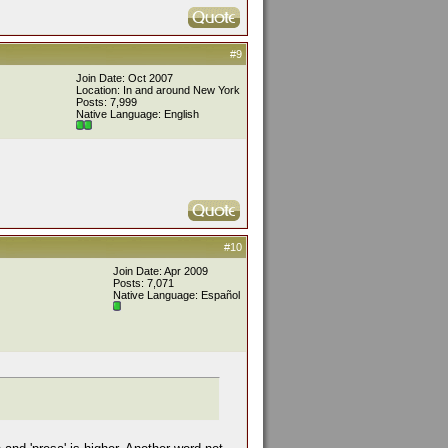
#9
Join Date: Oct 2007
Location: In and around New York
Posts: 7,999
Native Language: English
#10
Join Date: Apr 2009
Posts: 7,071
Native Language: Español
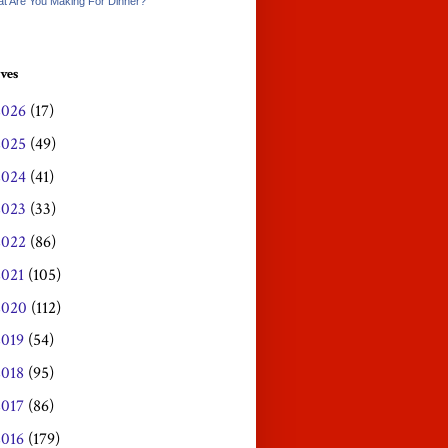
t Are You Making For Dinner?
ves
2026
(17)
2025
(49)
2024
(41)
2023
(33)
2022
(86)
2021
(105)
2020
(112)
2019
(54)
2018
(95)
2017
(86)
2016
(179)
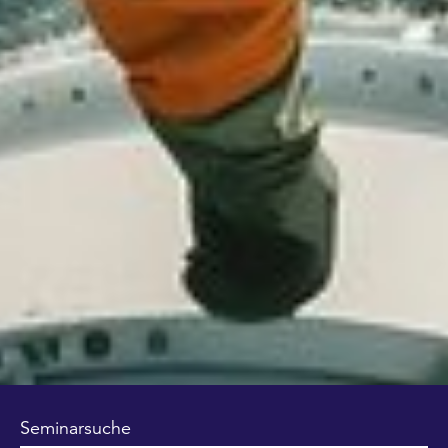
Seminarsuche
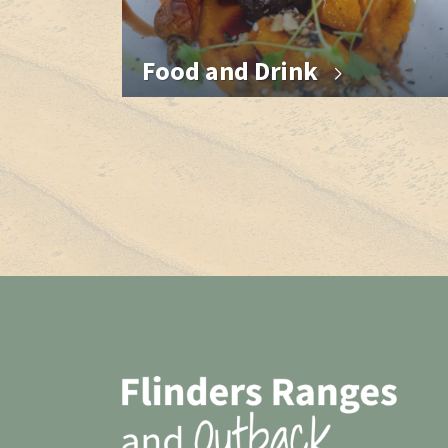
Food and Drink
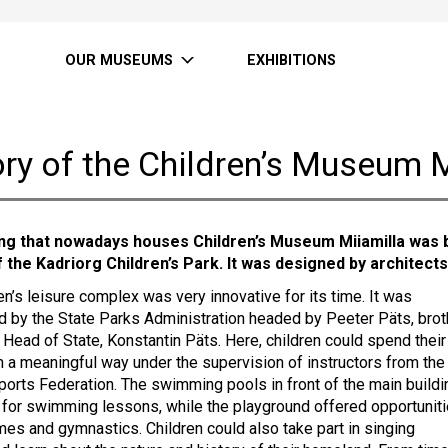
OUR MUSEUMS
EXHIBITIONS
ry of the Children’s Museum M
ing that nowadays houses Children’s Museum Miiamilla was b
f the Kadriorg Children’s Park. It was designed by architects
en’s leisure complex was very innovative for its time. It was
d by the State Parks Administration headed by Peeter Päts, brot
 Head of State, Konstantin Päts. Here, children could spend their
in a meaningful way under the supervision of instructors from the
ports Federation. The swimming pools in front of the main buildi
for swimming lessons, while the playground offered opportunit
ames and gymnastics. Children could also take part in singing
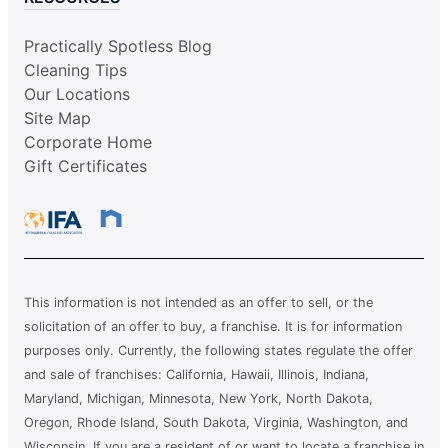
Practically Spotless Blog
Cleaning Tips
Our Locations
Site Map
Corporate Home
Gift Certificates
This information is not intended as an offer to sell, or the
solicitation of an offer to buy, a franchise. It is for information
purposes only. Currently, the following states regulate the offer
and sale of franchises: California, Hawaii, Illinois, Indiana,
Maryland, Michigan, Minnesota, New York, North Dakota,
Oregon, Rhode Island, South Dakota, Virginia, Washington, and
Wisconsin. If you are a resident of or want to locate a franchise in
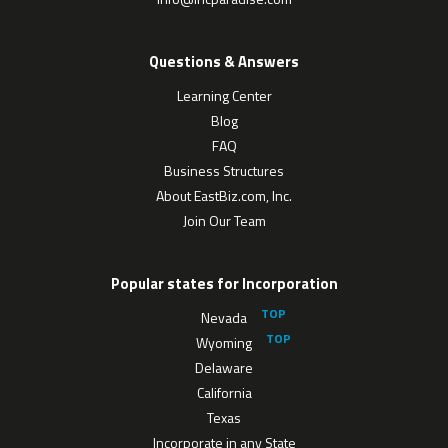
Questions & Answers
Learning Center
Blog
FAQ
Business Structures
About EastBiz.com, Inc.
Join Our Team
Popular states for Incorporation
Nevada
Wyoming
Delaware
California
Texas
Incorporate in any State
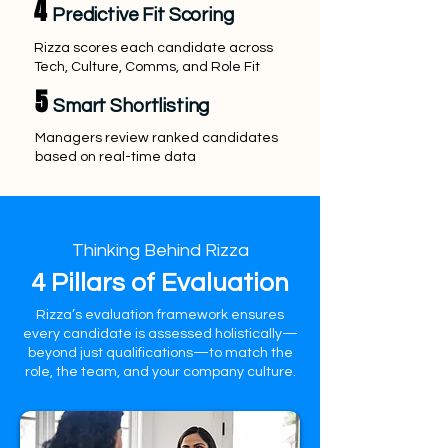
4
Predictive Fit Scoring
Rizza scores each candidate across
Tech, Culture, Comms, and Role Fit
5
Smart Shortlisting
Managers review ranked candidates
based on real-time data
Thinking Behind Rizza
4 Pillars of Evaluation
Rizza’s evaluation framework ensures
every candidate is assessed holistically—
beyond just qualifications—to match the
role, the team, and your company culture.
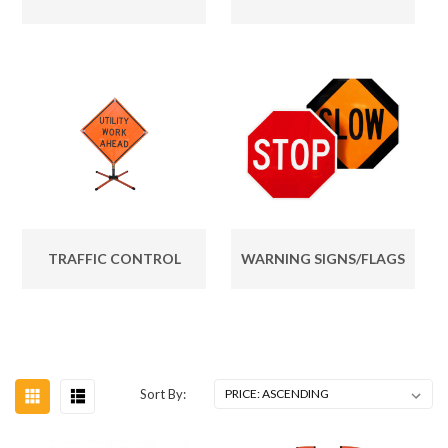
TRAFFIC CONTROL
WARNING SIGNS/FLAGS
Sort By:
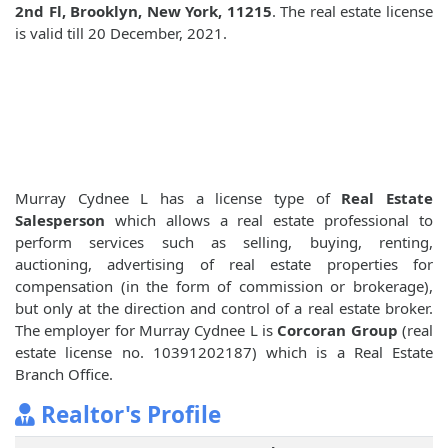
2nd Fl, Brooklyn, New York, 11215
. The real estate license
is valid till 20 December, 2021.
Murray Cydnee L has a license type of
Real Estate
Salesperson
which allows a real estate professional to
perform services such as selling, buying, renting,
auctioning, advertising of real estate properties for
compensation (in the form of commission or brokerage),
but only at the direction and control of a real estate broker.
The employer for Murray Cydnee L is
Corcoran Group
(real
estate license no. 10391202187) which is a Real Estate
Branch Office.
Realtor's Profile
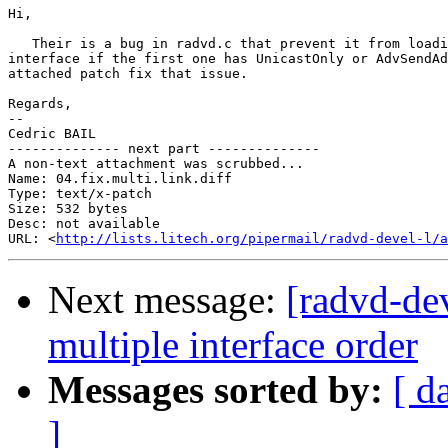
Hi,

   Their is a bug in radvd.c that prevent it from loadi
interface if the first one has UnicastOnly or AdvSendAd
attached patch fix that issue.

Regards,

-- 

Cedric BAIL

-------------- next part --------------

A non-text attachment was scrubbed...

Name: 04.fix.multi.link.diff

Type: text/x-patch

Size: 532 bytes

Desc: not available

URL: <
http://lists.litech.org/pipermail/radvd-devel-l/a
Next message:
[radvd-de
multiple interface order
Messages sorted by:
[ d
]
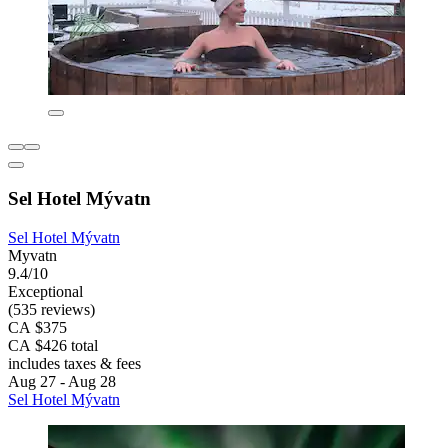
Sel Hotel Mývatn
Sel Hotel Mývatn
Myvatn
9.4/10
Exceptional
(535 reviews)
CA $375
CA $426 total
includes taxes & fees
Aug 27 - Aug 28
Sel Hotel Mývatn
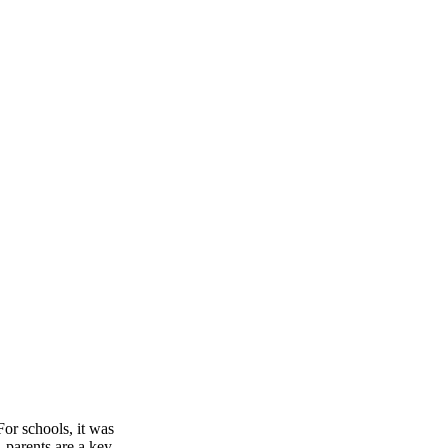
or schools, it was
 parents are a key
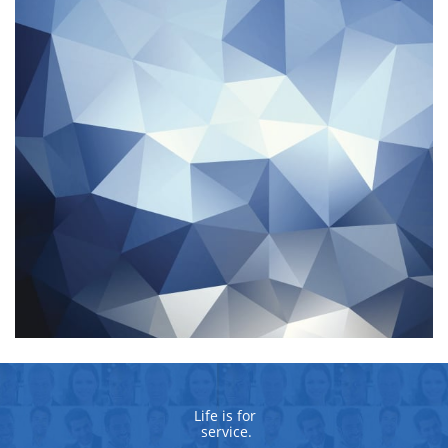
Life is for 
service.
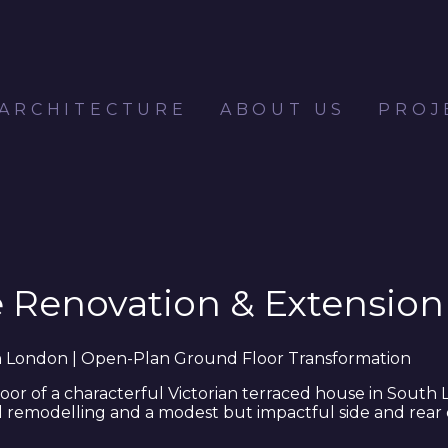
 ARCHITECTURE
ABOUT US
PROJ
e Renovation & Extension
th London | Open-Plan Ground Floor Transformation
or of a characterful Victorian terraced house in South 
 remodelling and a modest but impactful side and rear 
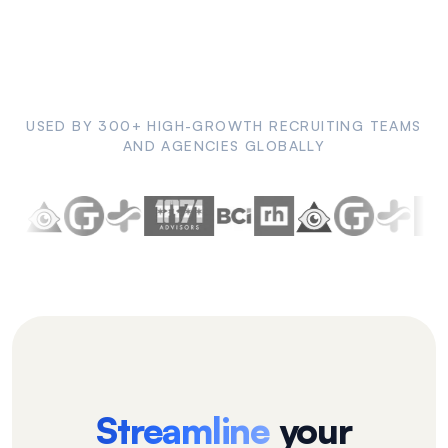
USED BY 300+ HIGH-GROWTH RECRUITING TEAMS
AND AGENCIES GLOBALLY
Streamline
your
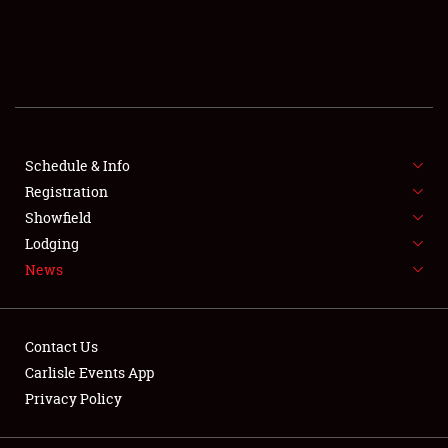
SCHEDULE & INFO
REGISTRATION
SHOWFIELD
FLEA MARKET & CAR CORRAL
Schedule & Info
Registration
SPONSORSHIP
Showfield
Lodging
LODGING
News
NEWS
Contact Us
Carlisle Events App
Privacy Policy
Showfield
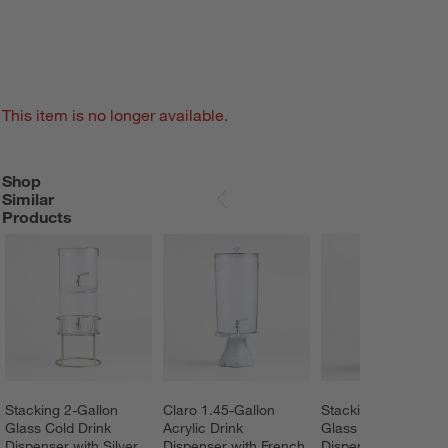
This item is no longer available.
Shop
SHOP SIMILAR PRODUCTS
ITEMS SKIPPED. UNDO.
Similar
SKIP ITEMS
Products
Stacking 2-Gallon 
Claro 1.45-Gallon 
Stacking 2-Gallon 
Glass Cold Drink 
Acrylic Drink 
Glass Cold Drink 
Dispenser with Silver 
Dispenser with French 
Dispenser with Bras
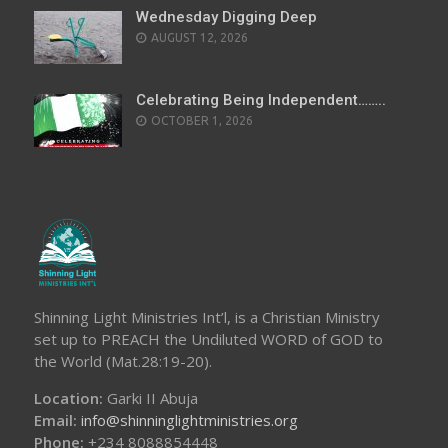
Wednesday Digging Deep
AUGUST 12, 2026
Celebrating Being Independent……..
OCTOBER 1, 2026
Shinning Light Ministries Int’l, is a Christian Ministry
set up to PREACH the Undiluted WORD of GOD to
the World (Mat.28:19-20).
Location:
Garki II Abuja
Email:
info@shinninglightministries.org
Phone:
+234 8088854448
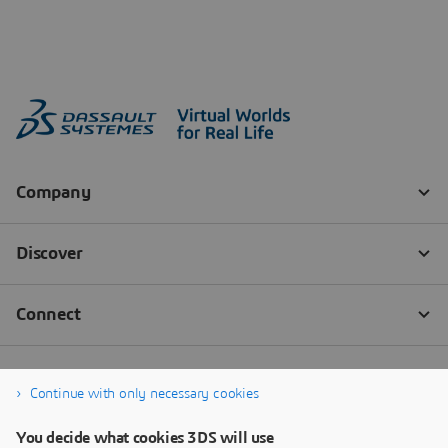
Continue with only necessary cookies
You decide what cookies 3DS will use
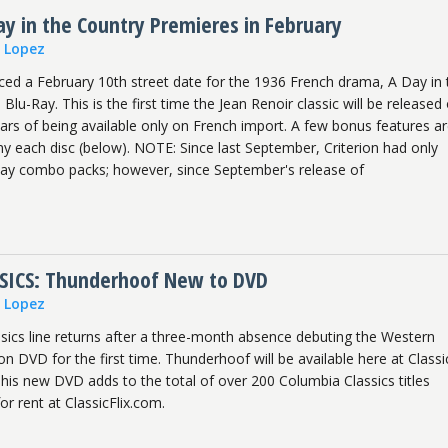
y in the Country Premieres in February
n Lopez
ced a February 10th street date for the 1936 French drama, A Day in 
lu-Ray. This is the first time the Jean Renoir classic will be released
ars of being available only on French import. A few bonus features a
 each disc (below). NOTE: Since last September, Criterion had only
Ray combo packs; however, since September's release of
SICS: Thunderhoof New to DVD
n Lopez
sics line returns after a three-month absence debuting the Western
 DVD for the first time. Thunderhoof will be available here at Classic
is new DVD adds to the total of over 200 Columbia Classics titles
for rent at ClassicFlix.com.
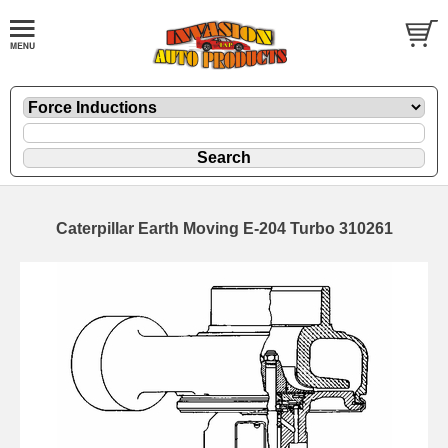
Caterpillar Earth Moving E-204 Turbo 310261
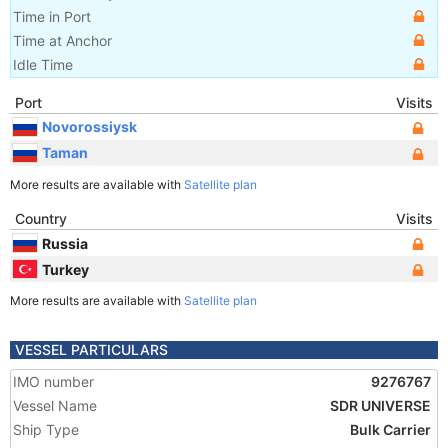
Time in Port
Time at Anchor
Idle Time
Port
Visits
Novorossiysk
Taman
More results are available with
Satellite plan
Country
Visits
Russia
Turkey
More results are available with
Satellite plan
VESSEL PARTICULARS
IMO number
9276767
Vessel Name
SDR UNIVERSE
Ship Type
Bulk Carrier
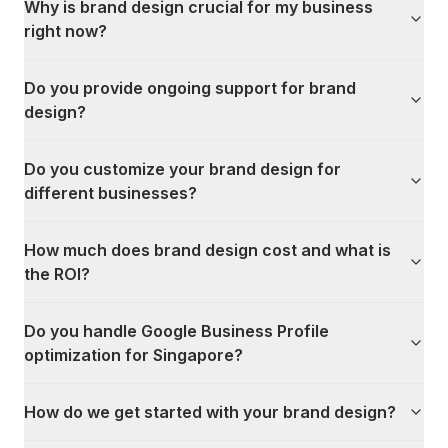
Why is brand design crucial for my business
right now?
Do you provide ongoing support for brand
design?
Do you customize your brand design for
different businesses?
How much does brand design cost and what is
the ROI?
Do you handle Google Business Profile
optimization for Singapore?
How do we get started with your brand design?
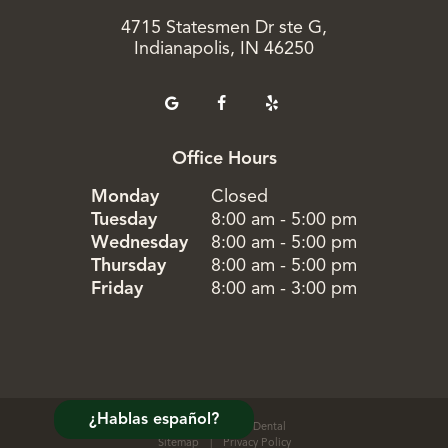
4715 Statesmen Dr ste G,
Indianapolis, IN 46250
Office Hours
Monday
Closed
Tuesday
8:00 am - 5:00 pm
Wednesday
8:00 am - 5:00 pm
Thursday
8:00 am - 5:00 pm
Friday
8:00 am - 3:00 pm
¿Hablas español?
©
2026
Evergreen Dental
Sitemap
|
Privacy Policy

- [Prompt] All lines of the records above that contain the word "will" are to be copied out.

- [Answer]
You decide what cookies 3DS will use
lu-Ray. This is the first time the Jean Renoir classic will be released
 DVD for the first time. Thunderhoof will be available here at Classic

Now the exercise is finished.